Requirement: Your task is to output the listing exactly, leaving every image out.

####################

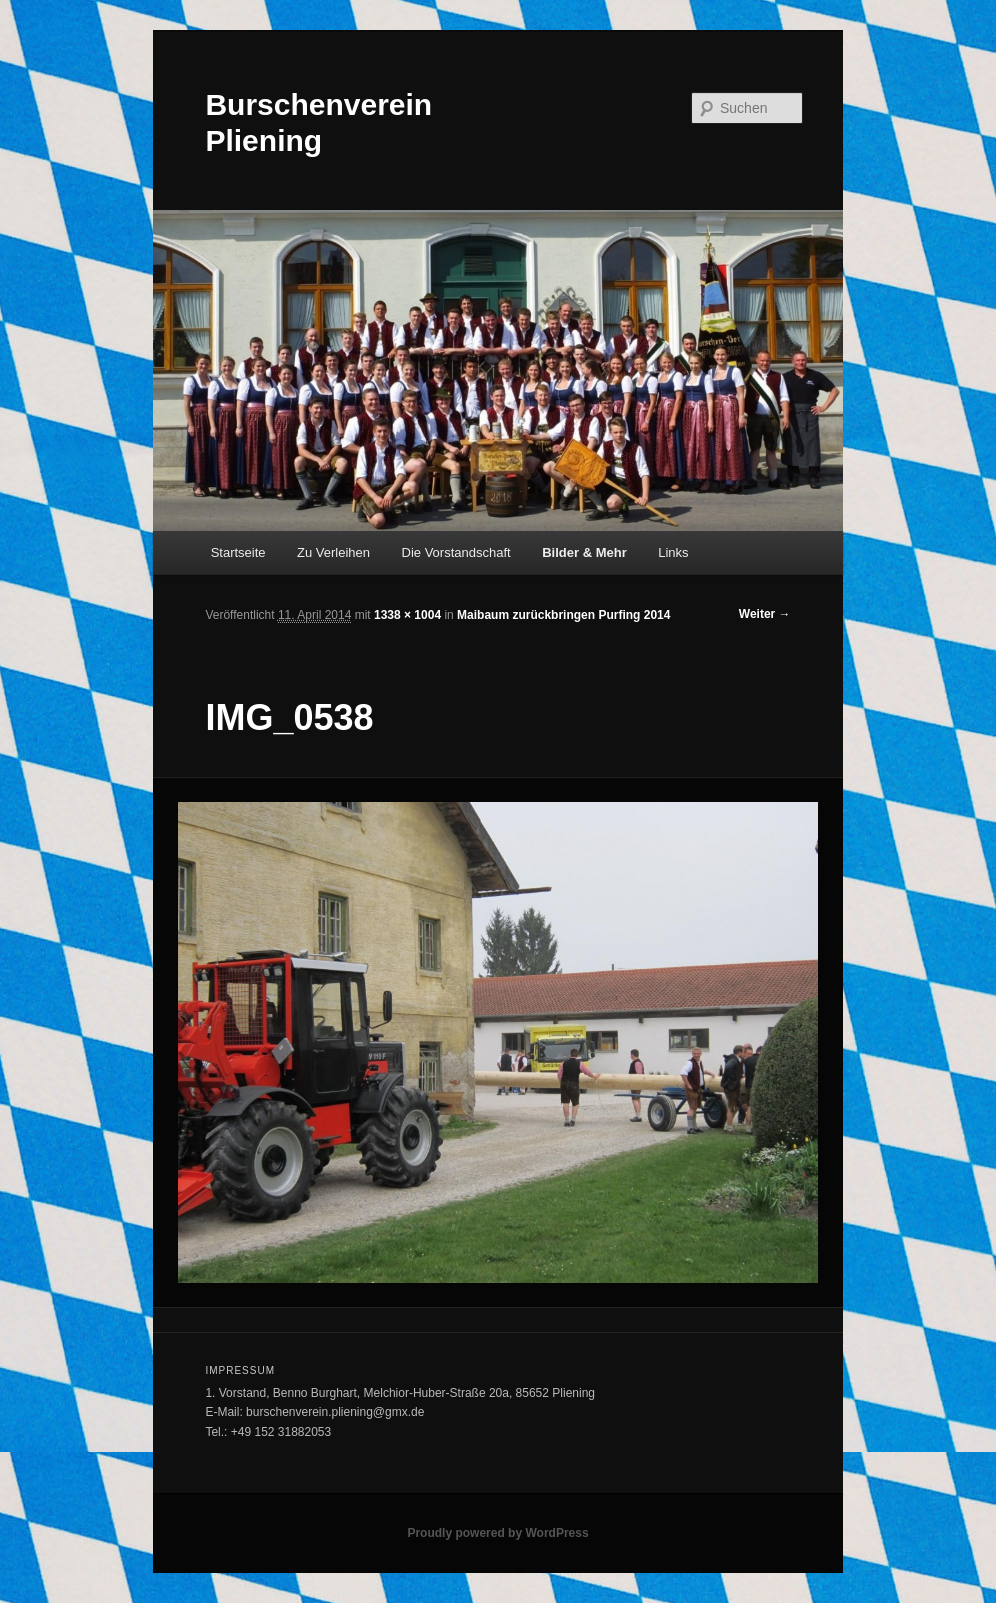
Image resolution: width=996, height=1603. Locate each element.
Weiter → (765, 614)
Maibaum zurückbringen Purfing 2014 (563, 615)
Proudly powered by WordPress (497, 1533)
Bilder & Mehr (584, 552)
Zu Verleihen (333, 552)
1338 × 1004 (407, 615)
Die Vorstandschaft (456, 552)
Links (673, 552)
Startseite (238, 552)
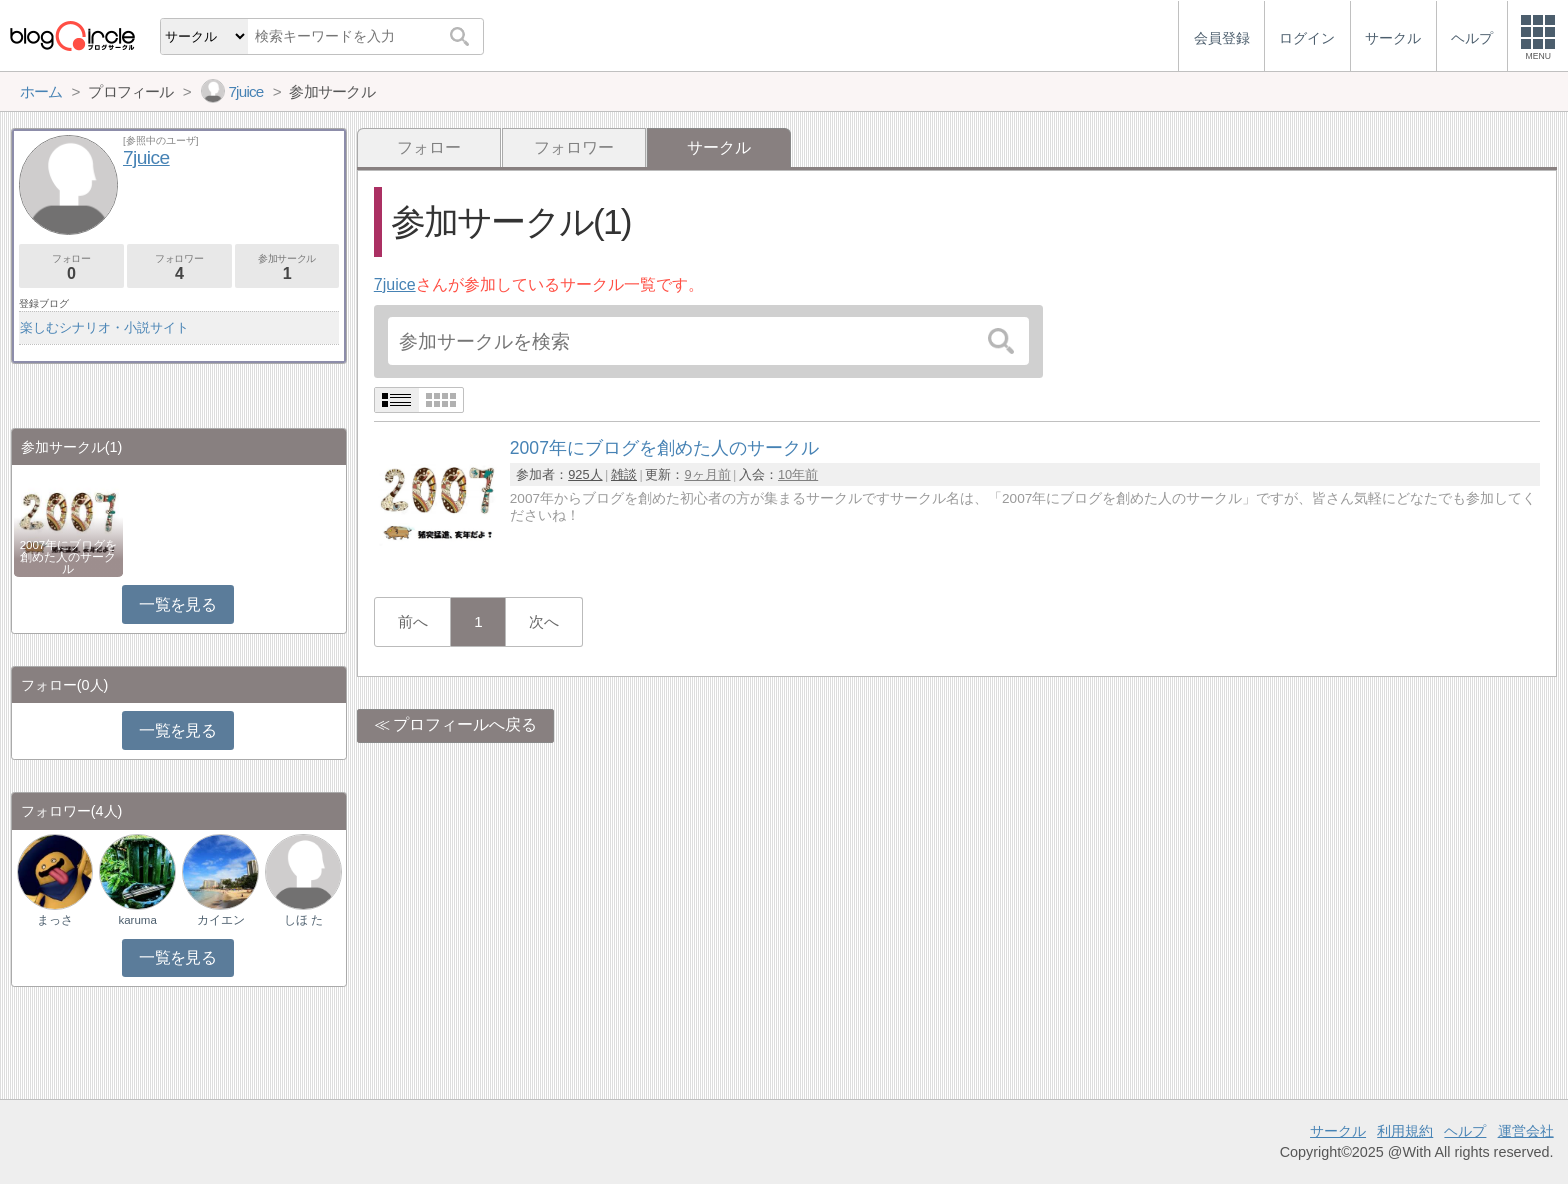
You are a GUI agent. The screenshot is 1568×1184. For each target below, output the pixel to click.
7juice (395, 284)
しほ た (303, 920)
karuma (137, 920)
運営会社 (1526, 1131)
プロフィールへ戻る (465, 724)
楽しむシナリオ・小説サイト (104, 327)
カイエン (221, 920)
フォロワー (574, 147)
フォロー (429, 147)
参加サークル (287, 267)
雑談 (624, 474)
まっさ (55, 920)
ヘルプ (1465, 1131)
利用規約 (1405, 1131)
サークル (1338, 1131)
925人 (585, 474)
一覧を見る (177, 604)
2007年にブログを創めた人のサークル (69, 557)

####################

Solution to the problem:
Image resolution: width=996, height=1603. Locate each element.
Weiter → (765, 614)
Maibaum zurückbringen Purfing 2014 (563, 615)
Proudly powered by WordPress (497, 1533)
Bilder & Mehr (584, 552)
Zu Verleihen (333, 552)
1338 × 1004 (407, 615)
Die Vorstandschaft (456, 552)
Links (673, 552)
Startseite (238, 552)
You are a GUI agent. The screenshot is 1568×1184. For each target below, output the pixel to click.
7juice (395, 284)
しほ た (303, 920)
karuma (137, 920)
運営会社 (1526, 1131)
プロフィールへ戻る (465, 724)
楽しむシナリオ・小説サイト (104, 327)
カイエン (221, 920)
フォロワー (574, 147)
フォロー (429, 147)
参加サークル (287, 267)
雑談 (624, 474)
まっさ (55, 920)
ヘルプ (1465, 1131)
利用規約 (1405, 1131)
サークル (1338, 1131)
925人 (585, 474)
一覧を見る (177, 604)
2007年にブログを創めた人のサークル (69, 557)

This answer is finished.